It is important to note that if each habitat can support individuals alone, the definition of the source and sink habitat are context dependent. There are indeed regions where the migration rates and populations in each habitat make habitat B the source where FB > 0 and habitat A the sink where FA < 0.

Consequences of Habitat-Dependent and Phenotype-Dependent Therapies

Witihin the context of a soft-sink, we set migration values to mA = mB = 10−3 so as to be in the speciation regime of the phase portrait, and analyze the eco-evolutionary dynamics of cancer cells under two types of therapy: habitat dependent and phenotype dependent.

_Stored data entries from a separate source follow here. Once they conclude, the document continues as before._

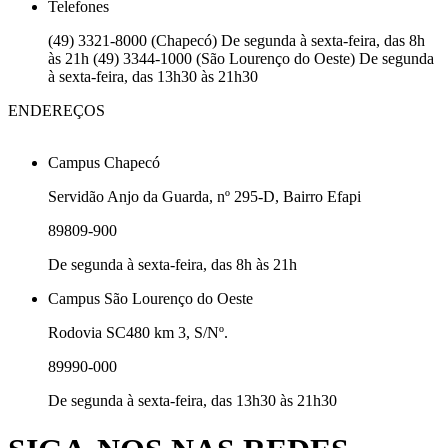
Telefones
(49) 3321-8000 (Chapecó) De segunda à sexta-feira, das 8h
às 21h (49) 3344-1000 (São Lourenço do Oeste) De segunda
à sexta-feira, das 13h30 às 21h30
ENDEREÇOS
Campus Chapecó
Servidão Anjo da Guarda, nº 295-D, Bairro Efapi
89809-900
De segunda à sexta-feira, das 8h às 21h
Campus São Lourenço do Oeste
Rodovia SC480 km 3, S/Nº.
89990-000
De segunda à sexta-feira, das 13h30 às 21h30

First, we consider habitat treatment under which all species in habitat A (the source habitat) are subject to the effects of therapy, regardless of their strategy. Species in habitat B are not directly affected by this treatment. In ecology, this is analogous to the application of pesticide to a portion of farmland. In cancer, it pertains to the pharmacokinetics of drug delivery through vasculature and the size of the tumor. The drug may only reach certain areas of the tumor at high concentrations (source habitats) but is unable to permeate other regions of the tumor (sink habitats), sheltering these cells from the effects of therapy.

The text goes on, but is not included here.